[フランクフルト 11日 ロイター] - 欧州の自動車メーカーは電気自動車(EV)について政府に対し、充電拠点の整備、販売拡大のための消費者向け補助金、業界が欧州連合(EU)の厳格な新排ガス規制を満たすための支援を求めている。

今週開催中のフランクフルトモーターショーで業界幹部らは、EUの規制が業界の利益と雇用に大打撃を与える可能性があると警告した。消費者の主流はEVを買いたがっておらず、大型のSUV(スポーツ用多目的車)を選ぼうとするためだ。

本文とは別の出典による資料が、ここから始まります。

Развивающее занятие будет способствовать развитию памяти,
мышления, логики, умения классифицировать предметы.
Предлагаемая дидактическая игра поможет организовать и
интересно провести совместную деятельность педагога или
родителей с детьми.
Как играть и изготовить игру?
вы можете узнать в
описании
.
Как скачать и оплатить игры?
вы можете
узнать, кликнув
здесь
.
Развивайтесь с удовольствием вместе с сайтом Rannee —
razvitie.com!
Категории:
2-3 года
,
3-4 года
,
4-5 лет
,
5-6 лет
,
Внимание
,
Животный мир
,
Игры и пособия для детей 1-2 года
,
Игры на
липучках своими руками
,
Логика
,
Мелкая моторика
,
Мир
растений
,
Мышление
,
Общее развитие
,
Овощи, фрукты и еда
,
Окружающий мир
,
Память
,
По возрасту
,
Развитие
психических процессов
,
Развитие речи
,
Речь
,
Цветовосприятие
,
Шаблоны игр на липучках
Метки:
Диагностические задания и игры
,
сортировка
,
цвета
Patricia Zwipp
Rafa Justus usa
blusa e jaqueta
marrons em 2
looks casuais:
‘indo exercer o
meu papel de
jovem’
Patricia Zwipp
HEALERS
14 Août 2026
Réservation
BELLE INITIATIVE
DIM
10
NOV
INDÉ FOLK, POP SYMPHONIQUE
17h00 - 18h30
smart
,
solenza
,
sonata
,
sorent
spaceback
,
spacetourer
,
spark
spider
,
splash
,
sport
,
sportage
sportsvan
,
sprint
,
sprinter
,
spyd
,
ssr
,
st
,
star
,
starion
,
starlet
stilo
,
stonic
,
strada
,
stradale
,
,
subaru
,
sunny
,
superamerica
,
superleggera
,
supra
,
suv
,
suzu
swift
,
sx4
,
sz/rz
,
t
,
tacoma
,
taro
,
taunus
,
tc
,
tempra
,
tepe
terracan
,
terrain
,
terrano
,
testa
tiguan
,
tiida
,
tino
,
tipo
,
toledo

フランス自動車大手PSAグループ<PEUP.PA>最高経営責任者(CEO)で欧州自動車工業会(ACEA)会長を務めるカルロス・タバレス氏は「業界には排出ゼロの車社会に向けできるだけ迅速に動く熱意があるが、移行に当たり責任は(政府と)共有されるべきだ」と強調した。

タバレス氏は「EU各国政府はインフラ投資を劇的に増大することでわれわれにペースを合わせなければならない。EU域内で一貫した、持続的な購入奨励策を講じる必要がある」とも述べた。

EUは2007─21年までに二酸化炭素(CO2)排出量を40%削減し、21─30年でさらに37.5%削減することを義務付けている。EUの圧力の下でドイツ自動車各社はEV発売計画を加速している。